* [TASK MATERIAL]
+-------+

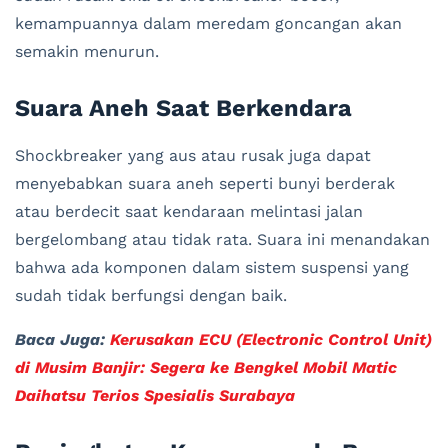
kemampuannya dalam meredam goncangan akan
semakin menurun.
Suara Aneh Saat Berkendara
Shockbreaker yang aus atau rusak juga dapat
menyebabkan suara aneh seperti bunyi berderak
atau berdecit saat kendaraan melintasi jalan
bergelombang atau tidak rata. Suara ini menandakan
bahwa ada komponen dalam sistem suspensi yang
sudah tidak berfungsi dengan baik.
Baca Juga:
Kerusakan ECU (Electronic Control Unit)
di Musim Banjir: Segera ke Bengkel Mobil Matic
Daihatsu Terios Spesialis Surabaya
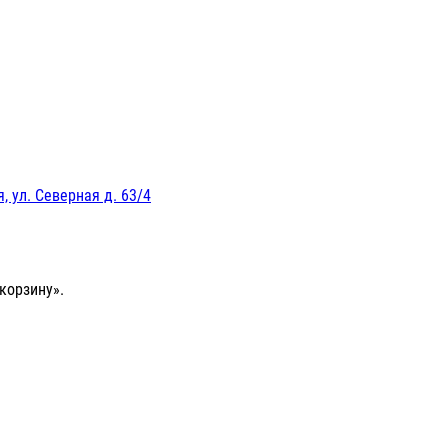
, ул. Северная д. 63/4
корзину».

+-------+

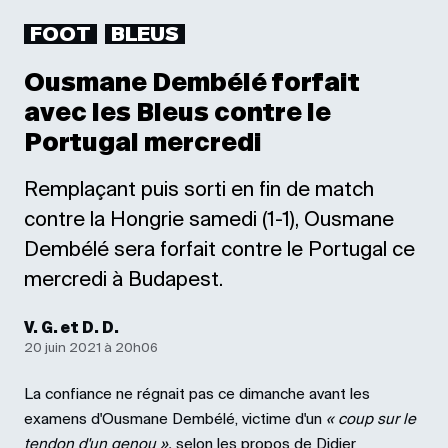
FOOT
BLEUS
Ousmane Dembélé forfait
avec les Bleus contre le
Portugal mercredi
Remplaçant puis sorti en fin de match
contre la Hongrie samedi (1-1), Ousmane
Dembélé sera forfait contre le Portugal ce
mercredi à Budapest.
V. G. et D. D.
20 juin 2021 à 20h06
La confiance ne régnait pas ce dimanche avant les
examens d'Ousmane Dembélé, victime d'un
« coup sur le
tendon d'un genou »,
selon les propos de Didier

+-------+

* [TASK STATEMENT] Print exactly the lines above, between the one holding "contre la Hongrie samedi (1-1), Ousmane" and the one holding "selon les propos de Didier", inclusive, and nothing besides.

* [RESPONSE]
contre la Hongrie samedi (1-1), Ousmane
Dembélé sera forfait contre le Portugal ce
mercredi à Budapest.
V. G. et D. D.
20 juin 2021 à 20h06
La confiance ne régnait pas ce dimanche avant les
examens d'Ousmane Dembélé, victime d'un
« coup sur le
tendon d'un genou »,
selon les propos de Didier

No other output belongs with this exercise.